Evento meteorológico inusitado gerou falhas em linhas de transmissão e deixou milhões sem energia na Península Ibérica
Na tarde deste domingo (28), um apagão de grandes proporções atingiu vastas áreas de Portugal e Espanha, interrompendo o fornecimento de energia elétrica para milhões de pessoas. Segundo informações de operadoras de energia e autoridades locais, a causa do blecaute foi um fenômeno atmosférico raro conhecido como nuvem mesosférica convectiva, que afetou diretamente a estabilidade das linhas de transmissão elétrica que ligam os dois países.
O apagão teve início por volta das 15h (horário local) e afetou grandes cidades como Lisboa, Porto, Madri, Sevilha e Valência. De acordo com o Red Eléctrica de España (REE) e a Redes Energéticas Nacionais (REN), operadoras responsáveis pelos sistemas elétricos de Espanha e Portugal, respectivamente, o fenômeno gerou uma série de descargas atmosféricas intensas e variações abruptas de campo elétrico, impactando o funcionamento de linhas de alta tensão e subestações estratégicas.

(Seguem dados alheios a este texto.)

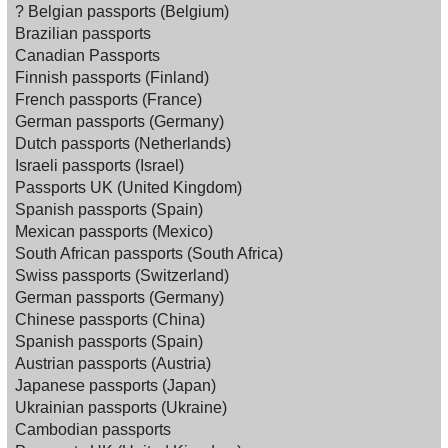
? Belgian passports (Belgium)
Brazilian passports
Canadian Passports
Finnish passports (Finland)
French passports (France)
German passports (Germany)
Dutch passports (Netherlands)
Israeli passports (Israel)
Passports UK (United Kingdom)
Spanish passports (Spain)
Mexican passports (Mexico)
South African passports (South Africa)
Swiss passports (Switzerland)
German passports (Germany)
Chinese passports (China)
Spanish passports (Spain)
Austrian passports (Austria)
Japanese passports (Japan)
Ukrainian passports (Ukraine)
Cambodian passports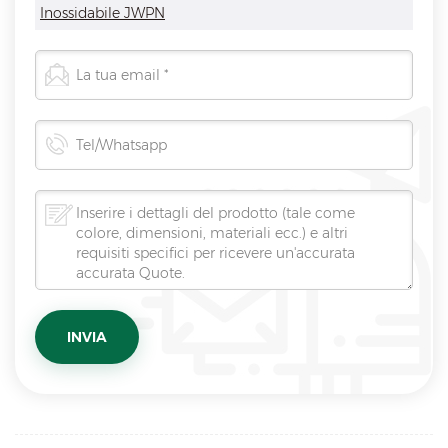
Inossidabile JWPN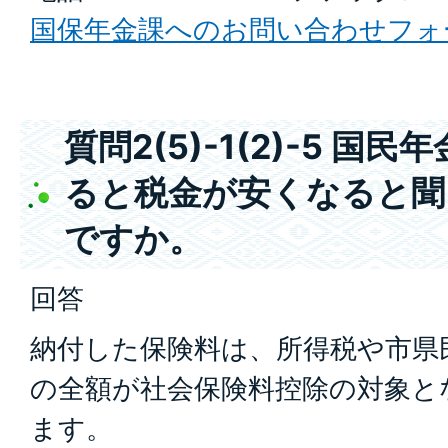
国保年金課へのお問い合わせフォ
質問2(5)-1(2)-5 
ると税金が安くなると聞
ですか。
回答
納付した保険料は、所得税や市県
の全額が社会保険料控除の対象と
ます。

O evento atmosférico foi descrito pelos especialistas como “extremamente incomum” e “difícil de prever”. Essas nuvens, formadas na alta atmosfera, podem gerar descargas elétricas de grande intensidade e causar interrupções em infraestruturas críticas, como as redes elétricas. Em um comunicado oficial, a REN explicou que houve uma “interrupção súbita” na linha internacional de transmissão entre Portugal e Espanha, causando um efeito dominó que resultou em quedas de energia em diversas regiões.
Durante o apagão, serviços essenciais como hospitais, transportes públicos e telecomunicações registraram instabilidades, mas, em geral, sistemas de emergência e geradores garantiram a continuidade das operações em áreas críticas. Autoridades espanholas e portuguesas acionaram rapidamente seus planos de contingência e iniciaram os protocolos de restabelecimento de energia, conseguindo reverter a maior parte das falhas em poucas horas.
Segundo dados preliminares, aproximadamente 10 milhões de pessoas foram afetadas, com registros de interrupções em cerca de 40% do território português e 30% do território espanhol. Em Lisboa, moradores relataram a paralisação de trens e o fechamento temporário de estações de metrô. Em Madri, semáforos desligados causaram transtornos no trânsito.
O governo espanhol informou que está investigando o ocorrido em parceria com a Agência Estatal de Meteorologia (AEMET) e o Ministério da Transição Ecológica. Já em Portugal, a Direção-Geral de Energia e Geologia (DGEG) declarou que o fenômeno foi um “evento excecional” e destacou a rápida resposta das equipes técnicas para minimizar os danos.
De acordo com a BBC News, especialistas alertam que eventos atmosféricos extremos tendem a ser mais frequentes devido às mudanças climáticas, o que pode tornar as redes de transmissão mais vulneráveis. A rede elétrica europeia é interconectada e, por isso, um evento em um país pode gerar impactos significativos em toda a região.
O incidente também reascendeu discussões sobre a necessidade de modernização das infraestruturas elétricas, com investimentos em tecnologias mais resilientes a fenômenos climáticos e na ampliação de sistemas de backup e de automação para respostas mais rápidas em situações críticas.
Apesar da gravidade do episódio, até o momento não foram registrados feridos ou grandes danos materiais relacionados ao apagão. Os governos de ambos os países prometeram divulgar relatórios técnicos detalhados nos próximos dias, explicando a sequência dos acontecimentos e as medidas que serão tomadas para prevenir novos episódios semelhantes.
O episódio entra para a história como um dos maiores apagões já registrados na Península Ibérica e reforça os desafios que as sociedades modernas enfrentam em relação à vulnerabilidade de suas infraestruturas diante de eventos naturais extremos.